Teaching is one of very few professions that expects new employees to be masters of their craft — where they handle all of the responsibilities of long-serving veterans — on their first day on the job. Historically, new teachers have received limited exposure to life in the classroom. Even today, most traditional preparation programs require new teachers to spend only 12 weeks in the classroom before becoming a full-time teacher.
“Trading Coursework for Classroom: Realizing the Potential of Teacher Residencies” from Bellwether Education Partners outlines a promising deviation from this structure. Teacher residents receive almost all of their training in their future job site: they spend at least a year in a pre-K through 12 classroom under the guidance of a highly effective mentor teacher and take coursework that is tightly linked to and builds upon their experiences in the classroom.

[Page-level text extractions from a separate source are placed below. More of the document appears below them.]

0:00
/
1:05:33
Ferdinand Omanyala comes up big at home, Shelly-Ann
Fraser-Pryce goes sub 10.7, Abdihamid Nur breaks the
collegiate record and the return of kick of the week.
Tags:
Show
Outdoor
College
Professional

Evidence suggests that the residency model is better for students, schools, and future teachers. On average, completers of residency programs come from more diverse backgrounds, are more likely to teach in shortage subject areas, have higher retention rates, and receive higher marks on principal satisfaction surveys than teachers from traditional preparation programs. Residency programs allow teacher candidates to practice teaching from the beginning of their training, granting them a view into their potential profession before investing thousands of dollars and hundreds of hours. And local education agencies have more control over their teacher pipelines as they tailor programs to prepare the type of teachers that their schools need.
Yet residencies have proliferated relatively slowly, and today make up only a small percentage of teacher preparation providers nationally. The primary barrier limiting residencies’ growth — whether that’s the expansion of existing residencies or the development of new ones — is cost. But as discussed in this paper, residency programs are perceived to be more expensive than they are, and there are external factors, both policy and practical, that limit their scale and impact and exaggerate their cost.
To realize the potential of residency programs, the field needs to dramatically shift its regulation of teacher preparation quality. Without these changes, residency programs will be trapped in their current policy context — and future teachers and students will suffer because of it.